Delaforce served as an artillery officer in the 13th Regiment, Royal Horse Artillery (Honourable Artillery Company), part of the 11th Armoured Division, during World War II. He participated in Operation Overlord, Operation Market Garden, and the Liberation of Belgium from 1944 to 1945. In the Netherlands, he became a forward observation officer, and was injured, having his ribs and one arm broken, and his leg paralysed when his Universal Carrier was hit by an anti-tank mine. He rejoined his unit once he recovered in November 1944, and received his first of two mentions in dispatches for successfully deterring a German Tiger tank during battle along the river Elbe with only a Sten when his unit's anti-tank guns had all been destroyed. During the battle, he was hit by a grenade, his second injury of the war. His second mention in dispatches came at a later date, when he directed artillery fire while in close proximity to the enemy.

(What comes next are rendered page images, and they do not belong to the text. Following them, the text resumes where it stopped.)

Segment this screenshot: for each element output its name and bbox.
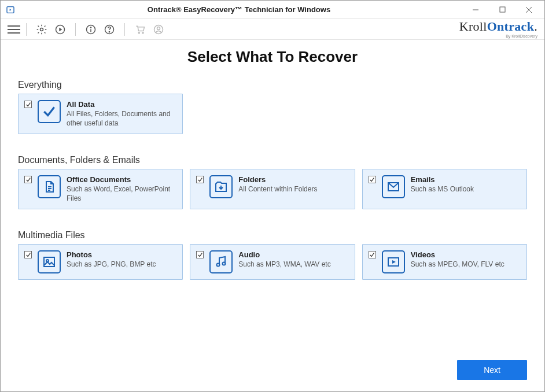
close-button[interactable] bbox=[515, 1, 542, 19]
card-emails[interactable]: Emails Such as MS Outlook bbox=[362, 169, 527, 209]
checkbox-photos[interactable] bbox=[24, 251, 32, 258]
brand-ontrack: Ontrack bbox=[487, 20, 535, 33]
card-desc: Such as MP3, WMA, WAV etc bbox=[238, 260, 330, 269]
checkbox-office-documents[interactable] bbox=[24, 176, 32, 183]
card-title: Photos bbox=[67, 250, 156, 259]
cart-icon[interactable] bbox=[134, 23, 146, 36]
toolbar-divider bbox=[26, 23, 27, 36]
svg-point-5 bbox=[40, 28, 43, 31]
card-desc: Such as MS Outlook bbox=[411, 185, 474, 194]
email-icon bbox=[382, 175, 405, 198]
card-videos[interactable]: Videos Such as MPEG, MOV, FLV etc bbox=[362, 244, 527, 280]
brand-tagline: By KrollDiscovery bbox=[506, 34, 537, 38]
checkbox-emails[interactable] bbox=[369, 176, 376, 183]
info-icon[interactable] bbox=[84, 23, 97, 36]
folder-icon bbox=[209, 175, 233, 198]
card-title: Emails bbox=[411, 175, 474, 184]
card-photos[interactable]: Photos Such as JPG, PNG, BMP etc bbox=[18, 244, 183, 280]
svg-rect-20 bbox=[44, 257, 54, 267]
card-desc: All Content within Folders bbox=[238, 185, 317, 194]
brand-kroll: Kroll bbox=[459, 20, 487, 33]
cards-row-docs: Office Documents Such as Word, Excel, Po… bbox=[18, 169, 527, 209]
toolbar-divider bbox=[124, 23, 125, 36]
card-desc: All Files, Folders, Documents and other … bbox=[67, 110, 176, 128]
card-desc: Such as JPG, PNG, BMP etc bbox=[67, 260, 156, 269]
main-content: Select What To Recover Everything All Da… bbox=[1, 40, 544, 353]
checkbox-videos[interactable] bbox=[369, 251, 376, 258]
svg-point-13 bbox=[142, 32, 143, 33]
app-logo-icon bbox=[5, 5, 16, 15]
svg-rect-2 bbox=[500, 7, 505, 12]
card-all-data[interactable]: All Data All Files, Folders, Documents a… bbox=[18, 94, 183, 134]
photo-icon bbox=[38, 250, 61, 273]
menu-button[interactable] bbox=[8, 23, 20, 36]
toolbar-divider bbox=[75, 23, 76, 36]
maximize-button[interactable] bbox=[489, 1, 515, 19]
resume-recovery-icon[interactable] bbox=[54, 23, 67, 36]
video-icon bbox=[382, 250, 405, 273]
user-icon[interactable] bbox=[152, 23, 165, 36]
document-icon bbox=[38, 175, 61, 198]
card-title: Videos bbox=[411, 250, 505, 259]
app-window: Ontrack® EasyRecovery™ Technician for Wi… bbox=[0, 0, 545, 392]
card-desc: Such as MPEG, MOV, FLV etc bbox=[411, 260, 505, 269]
window-title: Ontrack® EasyRecovery™ Technician for Wi… bbox=[16, 5, 462, 14]
svg-point-15 bbox=[157, 27, 160, 29]
help-icon[interactable] bbox=[103, 23, 116, 36]
svg-point-11 bbox=[109, 31, 109, 32]
svg-point-12 bbox=[138, 32, 139, 33]
window-controls bbox=[462, 1, 542, 19]
checkbox-all-data[interactable] bbox=[24, 101, 32, 108]
checkbox-audio[interactable] bbox=[196, 251, 204, 258]
svg-point-23 bbox=[223, 262, 226, 265]
card-title: Audio bbox=[238, 250, 330, 259]
card-audio[interactable]: Audio Such as MP3, WMA, WAV etc bbox=[190, 244, 355, 280]
settings-icon[interactable] bbox=[35, 23, 48, 36]
svg-point-8 bbox=[90, 27, 91, 28]
all-data-icon bbox=[38, 100, 61, 123]
card-folders[interactable]: Folders All Content within Folders bbox=[190, 169, 355, 209]
brand-logo: KrollOntrack. By KrollDiscovery bbox=[459, 20, 537, 38]
card-office-documents[interactable]: Office Documents Such as Word, Excel, Po… bbox=[18, 169, 183, 209]
checkbox-folders[interactable] bbox=[196, 176, 204, 183]
card-title: Office Documents bbox=[67, 175, 176, 184]
minimize-button[interactable] bbox=[462, 1, 489, 19]
titlebar: Ontrack® EasyRecovery™ Technician for Wi… bbox=[1, 1, 544, 19]
next-button[interactable]: Next bbox=[457, 360, 527, 380]
section-title-docs: Documents, Folders & Emails bbox=[18, 155, 527, 165]
section-title-everything: Everything bbox=[18, 80, 527, 90]
toolbar: KrollOntrack. By KrollDiscovery bbox=[1, 19, 544, 40]
audio-icon bbox=[209, 250, 233, 273]
section-title-media: Multimedia Files bbox=[18, 230, 527, 241]
card-desc: Such as Word, Excel, PowerPoint Files bbox=[67, 185, 176, 203]
svg-point-22 bbox=[217, 264, 220, 267]
card-title: Folders bbox=[238, 175, 317, 184]
cards-row-everything: All Data All Files, Folders, Documents a… bbox=[18, 94, 527, 134]
card-title: All Data bbox=[67, 100, 176, 109]
footer: Next bbox=[1, 353, 544, 391]
cards-row-media: Photos Such as JPG, PNG, BMP etc Audio S… bbox=[18, 244, 527, 280]
page-title: Select What To Recover bbox=[18, 48, 527, 66]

In 1945, Delaforce participated in the liberation of Breendonck concentration camp, and was one of the first soldiers to liberate Bergen-Belsen concentration camp. The same year, he was awarded the Bronze Cross of the Netherlands. In 2015, he was awarded the Chevalier de Legion d'Honneur.

After the war, Delaforce was an intelligence officer in Schleswig-Holstein until his resignation from the army in 1947.

== Later career ==
After leaving the army, Delaforce became a sales manager in his family's port wine business. In 1958, he joined Intam Limited, a subsidiary of the London Press Exchange, and by 1961, he was vice president and general manager of Otto-Intam, a New York-based advertising agency.

In 1962, he bought a vineyard and farmhouse, where he produced wine and truffles, though claiming himself that the wine produced there was "terrible". He retired from winemaking in 1979, and went on to become a historian, writing a total of 47 books on subjects such as the wives of Samuel Pepys, the Duke of Wellington, and Horatio Nelson, and also writing about the units and campaigns of World War II, including his own, with The Black Bull.

== Personal life ==
Delaforce married Dinah Clodd in 1949, and after their marriage dissolved, he married Gillian Kitching in 1960. They remained together until Gillian's death in 2015. Delaforce died on 22 January 2018 and was buried with Gillian in Woodvale Cemetery, Brighton. He had a son and daughter with his first wife, William and Joanna, and two daughters with his second, Amanda and Charlotte.